Cellular automata are mathematical models made from many simple cells that update over time using local rules. They help students see how complex patterns can grow from simple instructions. This cheat sheet summarizes the main ideas, classic rules, and modeling uses of cellular automata.
It is useful for applied math, computer science, biology, physics, and systems modeling.
Key Facts
- A cellular automaton has a grid of cells, a set of possible states, a neighborhood rule, and an update rule applied at each time step.
- In a 1D elementary cellular automaton, each cell has state 0 or 1 and updates from the pattern made by its left neighbor, itself, and its right neighbor.
- A 3-cell binary neighborhood has 2^3 = 8 possible input patterns, so an elementary rule is described by 8 output bits.
- There are 2^8 = 256 elementary cellular automaton rules because each of the 8 neighborhood patterns can output either 0 or 1.
- For an elementary rule, the next state can be written as s_i(t + 1) = f(s_{i - 1}(t), s_i(t), s_{i + 1}(t)).
- In Conway’s Game of Life, a live cell survives with 2 or 3 live neighbors, a dead cell becomes live with exactly 3 live neighbors, and all other cells are dead in the next step.
- Boundary conditions describe what happens at the edge of the grid, such as fixed edges, empty edges, or wraparound edges.
- Cellular automata are deterministic when the same starting pattern always produces the same future pattern under the same rule.
Vocabulary
- Cell
- A cell is one location in the grid that holds a state at a specific time.
- State
- A state is the value or condition of a cell, such as 0 or 1, dead or alive, or empty or occupied.
- Neighborhood
- A neighborhood is the set of nearby cells used to decide how a cell updates.
- Update Rule
- An update rule is the function that determines a cell’s next state from its current neighborhood.
- Time Step
- A time step is one round of updating every cell according to the rule.
- Boundary Condition
- A boundary condition states how cells at the edge of the grid are treated during updates.
Common Mistakes to Avoid
- Updating cells one at a time and using the new values immediately is wrong for standard cellular automata because all cells should update simultaneously from the previous time step.

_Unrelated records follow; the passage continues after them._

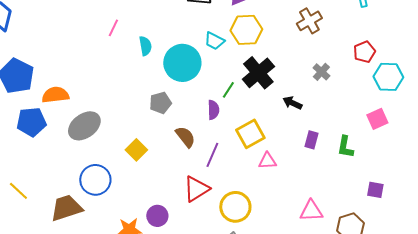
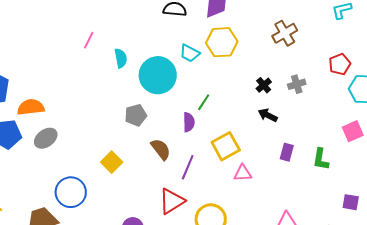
gray cross: (321, 72) -> (297, 84), turned 30
black cross: (258, 73) -> (264, 85), moved, size x0.5
gray ellipse: (84, 126) -> (46, 138), moved, size x0.7

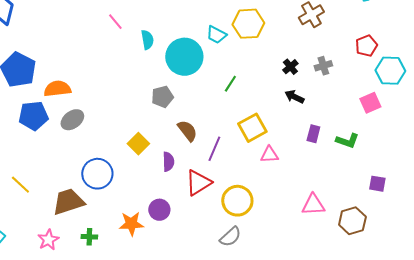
pink line: (89, 40) -> (115, 22), turned -66
purple semicircle: (189, 122) -> (168, 162), moved
pink square: (353, 131) -> (370, 103), moved
green L-shape: (321, 159) -> (347, 141), turned -80

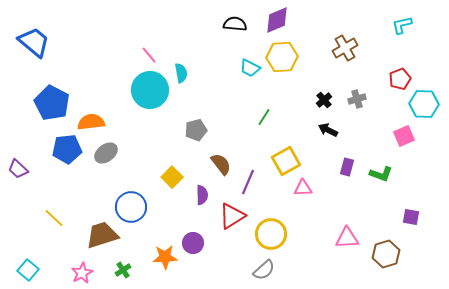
cyan circle: (184, 57) -> (150, 90), moved
green cross: (89, 237) -> (123, 270), turned -35

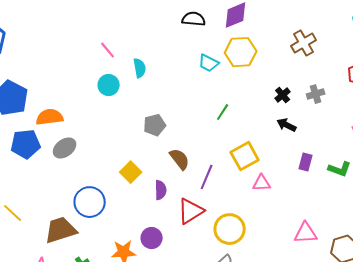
cyan circle: (150, 90) -> (109, 85), size x0.6

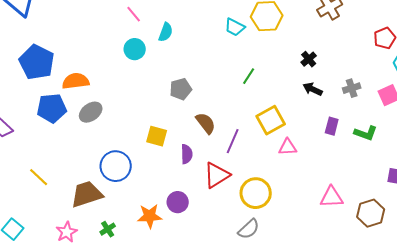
cyan semicircle: (140, 68) -> (166, 32), turned 30
gray cross: (316, 94) -> (352, 88), moved
yellow square: (131, 172) -> (157, 136), turned -30

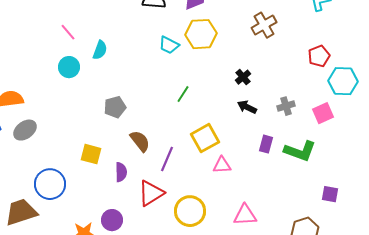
green L-shape: (366, 133) -> (300, 151), size x1.4
pink triangle: (332, 197) -> (245, 215), moved

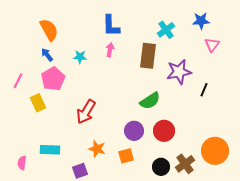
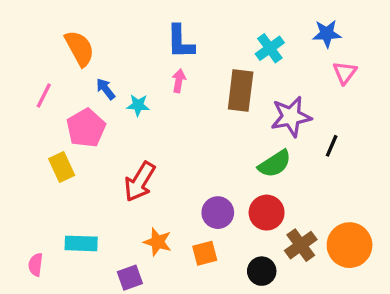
blue arrow: (47, 55) -> (106, 89), moved
cyan star: (80, 57) -> (138, 105), moved
pink line: (18, 81) -> (44, 95), moved
green semicircle: (150, 101) -> (275, 164), moved
brown cross: (185, 164) -> (301, 245), moved

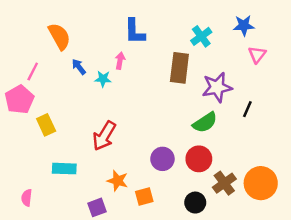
pink arrow: (179, 81) -> (120, 61), moved
pink pentagon: (86, 128) -> (19, 99), moved
cyan rectangle: (81, 243) -> (64, 169), moved
orange square: (205, 253) -> (144, 196), moved

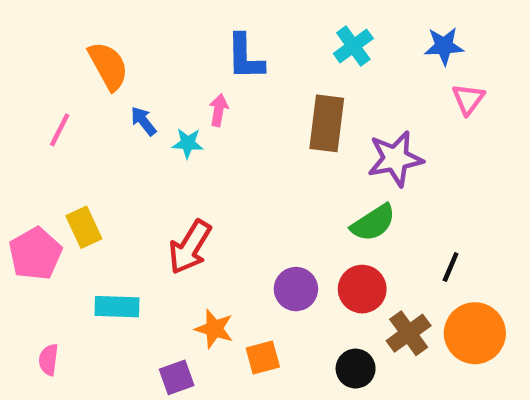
cyan cross: (201, 36) -> (353, 46), moved
pink pentagon: (19, 99) -> (35, 254), moved
black line: (247, 109) -> (451, 267), moved

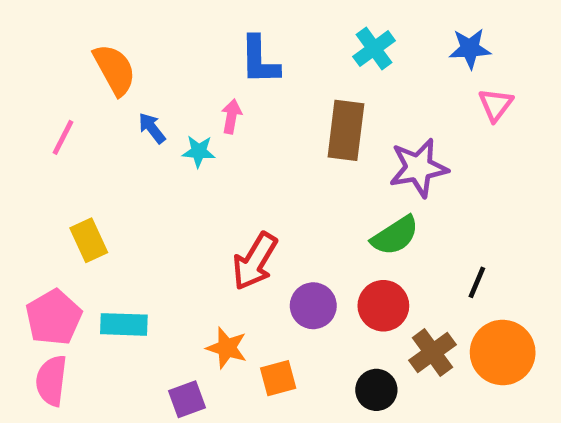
red arrow: (190, 247) -> (255, 261), moved
pink pentagon: (35, 254) -> (54, 317), moved
pink semicircle: (49, 360) -> (51, 381), size x1.5

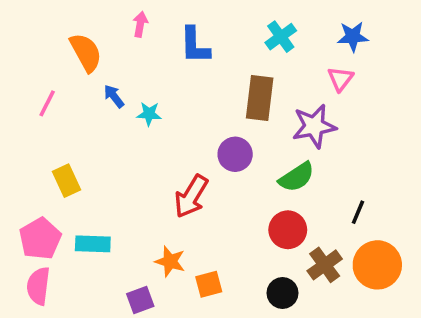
pink triangle: (496, 105) -> (340, 79), moved
pink arrow: (231, 116) -> (140, 24), moved
purple circle: (313, 306) -> (235, 154), moved

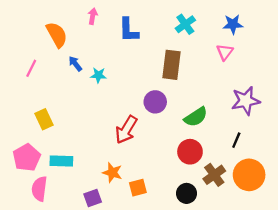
purple star: (314, 126) -> (246, 101), moved
pink semicircle: (38, 286) -> (39, 189), moved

- Forgetting boundary conditions is wrong because edge cells have missing neighbors unless the model defines how the edge behaves.
- Confusing a rule number with a cell state is wrong because the rule number names the entire update table, while a state is the value of one cell.
- Assuming simple rules always make simple patterns is wrong because cellular automata can produce complex, repeating, random-looking, or stable behavior from short rules.
- Treating a model pattern as a perfect real-world prediction is wrong because cellular automata depend on simplified assumptions about space, time, and local interactions.
Practice Questions
- 1 In a 1D elementary cellular automaton, how many possible 3-cell binary neighborhoods are there?
- 2 How many elementary cellular automaton rules are possible if each of the 8 neighborhoods can output 0 or 1?
- 3 In Conway’s Game of Life, a dead cell has exactly 3 live neighbors. What is its state in the next time step?
- 4 Explain why a cellular automaton can be useful for modeling a forest fire, even if it does not include every detail of a real forest.